S’il pouvait rester quelque doute sur l’illégitimité de votre propriété pensante, il suffirait de faire remarquer qu’elle n’est défendue que par vous et vos salariés. Vous n’avez pas eu un député ni un journaliste qui vous prêtât sa parole ou sa plume pour rien ; aux colonies même on ne rencontre, disposés à soutenir jusqu’au bout l’esclavage, que ceux qui ont des esclaves. Toutes les villes, détestablement servies par vingt mille nègres de maison chèrement payés qui ne font pas l’ouvrage de cinq mille domestiques, verraient sans beaucoup de peine l’affranchissement[1]. L’intérêt seul veut donc maintenir la servitude, puisque ceux-là seuls qui en profitent la soutiennent, puisque, là où les hommes n’y sont pas pécuniairement engagés, ils en demandent d’impulsion spontanée la destruction. Il faut bien croire qu’il y a quelque chose de moral dans une destruction que tant de personnes d’âges divers et de sentimens politiques opposés voient tous du même œil, quoiqu’ils n’aient rien à y gagner ni les uns ni les autres.

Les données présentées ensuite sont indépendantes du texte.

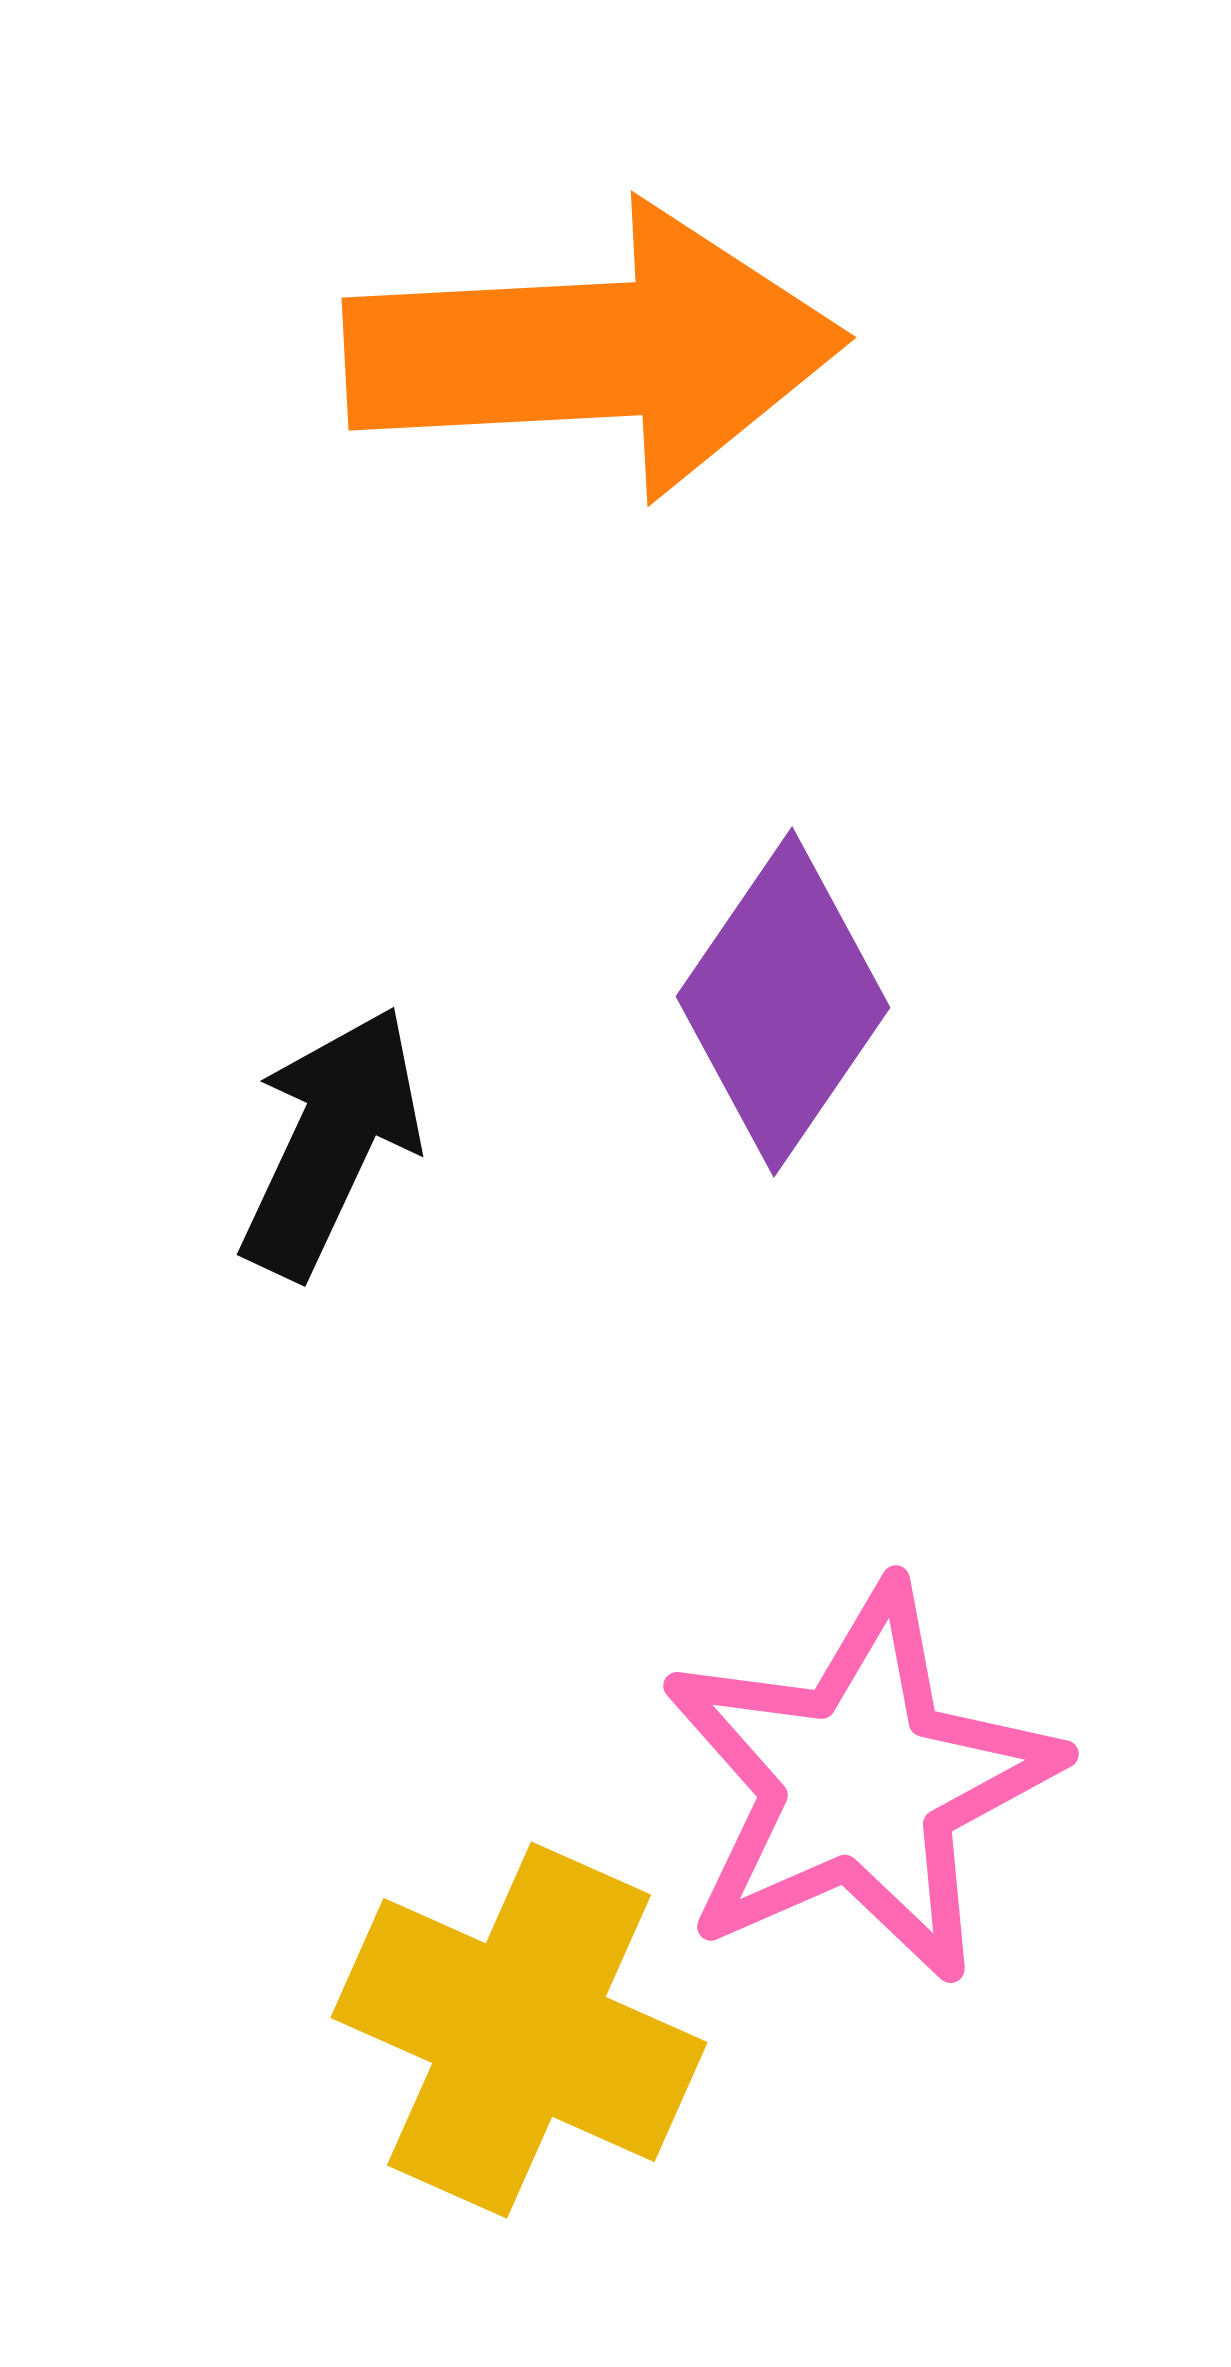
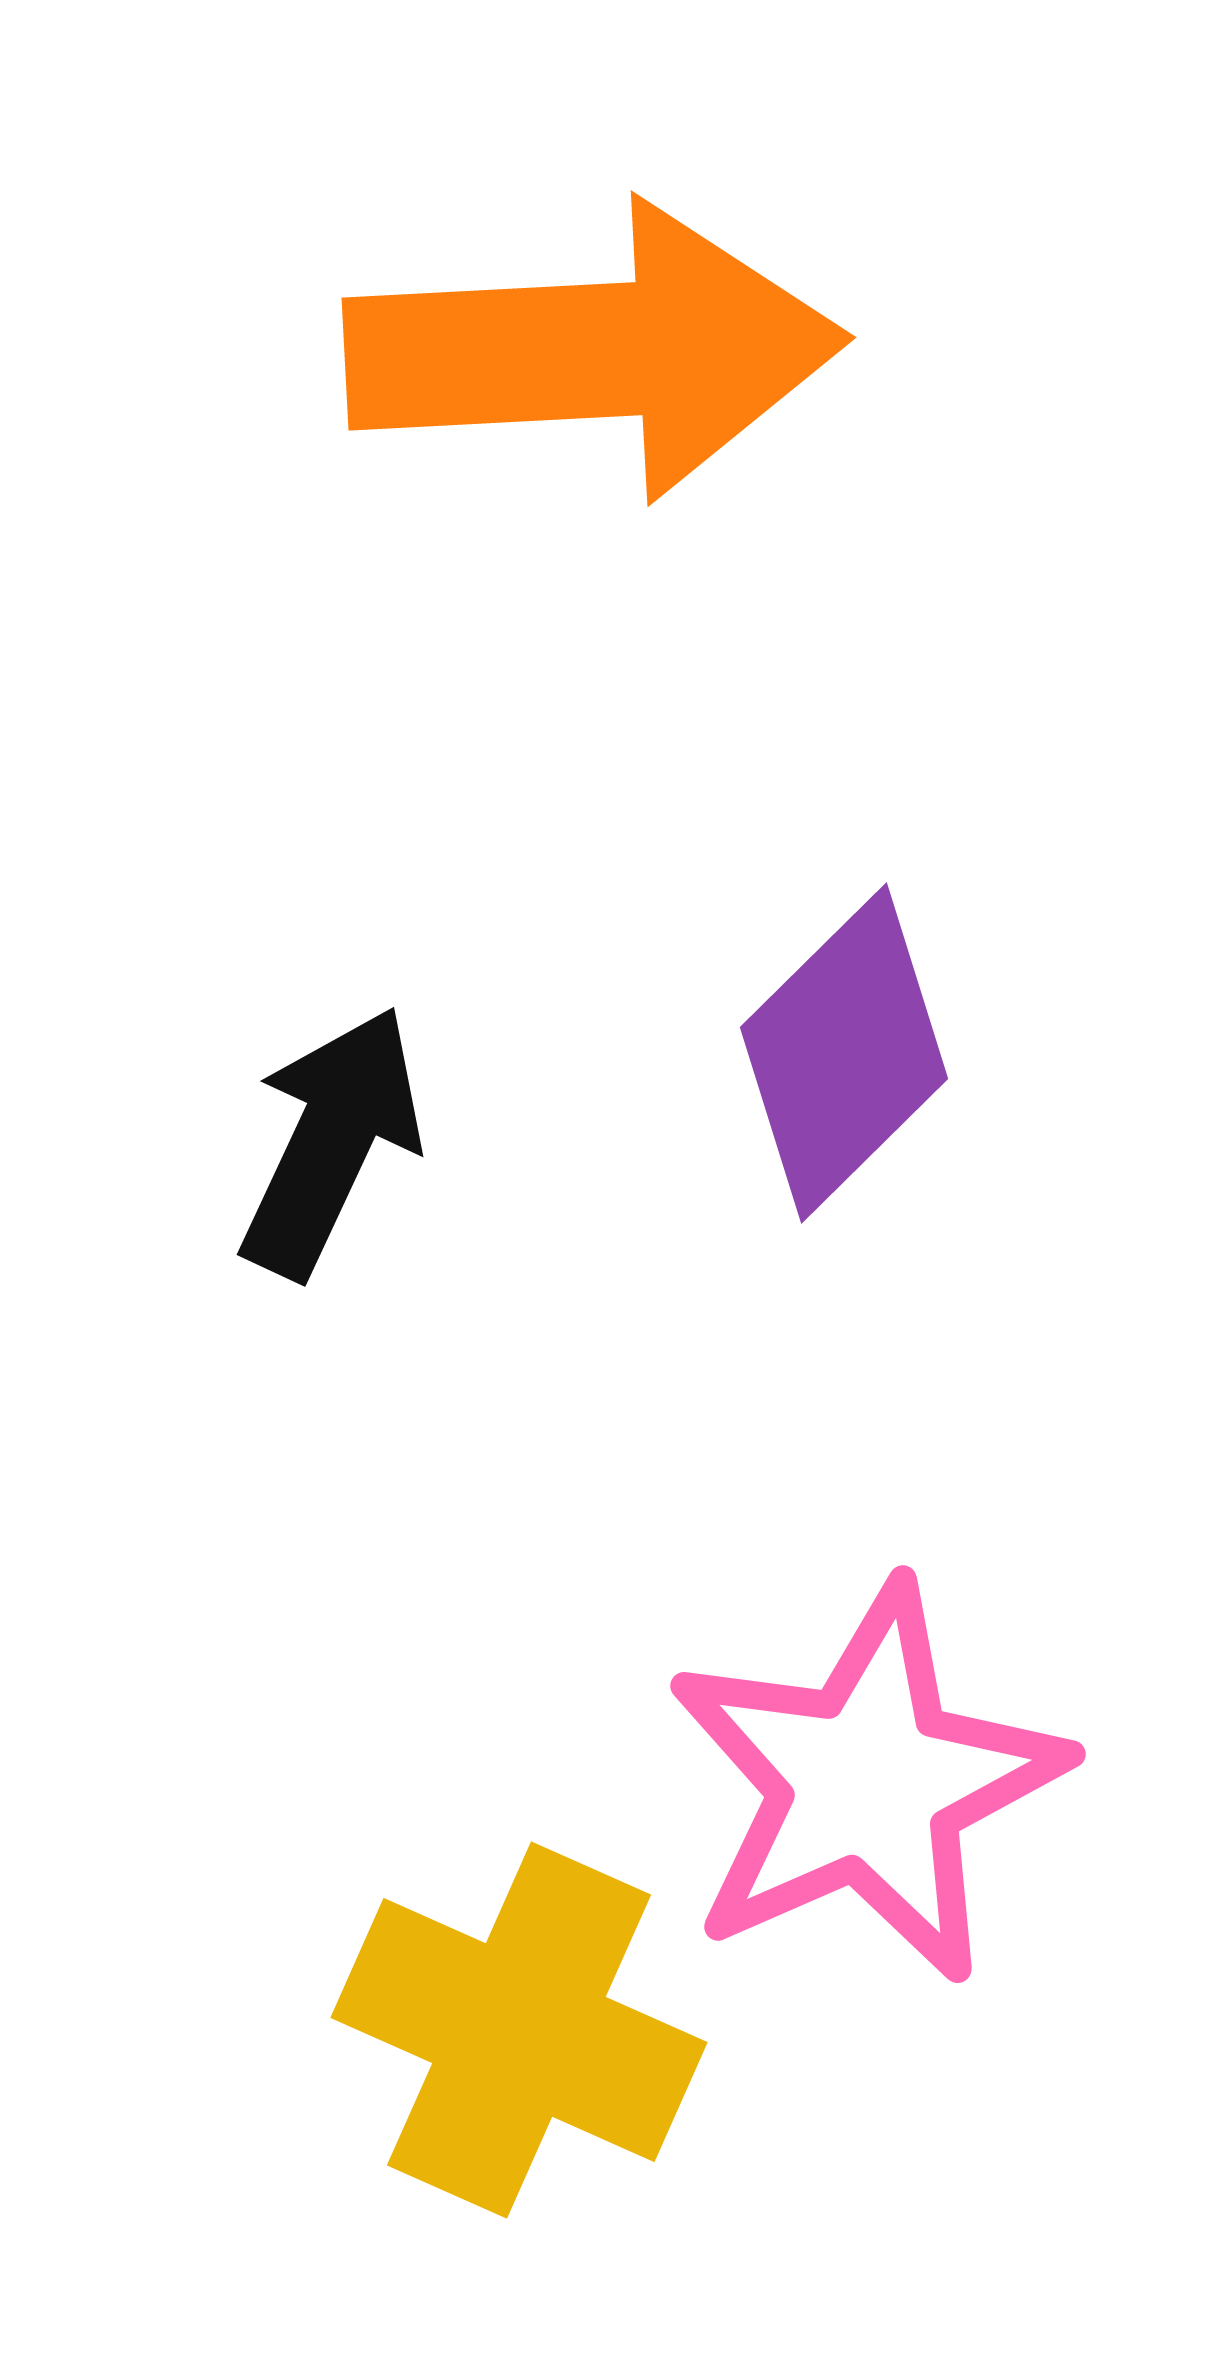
purple diamond: moved 61 px right, 51 px down; rotated 11 degrees clockwise
pink star: moved 7 px right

Si l’affranchissement était injuste, aurait-il tant de partisans ? une telle unanimité devrait vous ouvrir les yeux et calmer vos résistances.

Ceux qui n’ont rien à perdre ont beau jeu aux utopies, dites-vous ; mais ceux qui ont beaucoup à perdre, dirons-nous à notre tour, sont des juges trop prévenus pour apprécier

  1. Au besoin nous pourrions citer comme partageant cette opinion, M. le docteur Rufz, de Saint-Pierre, et cependant le docteur Rufz est un vrai créole, ennemi de l’abolition, parce qu’il la croit funeste aux intérêts généraux de son pays.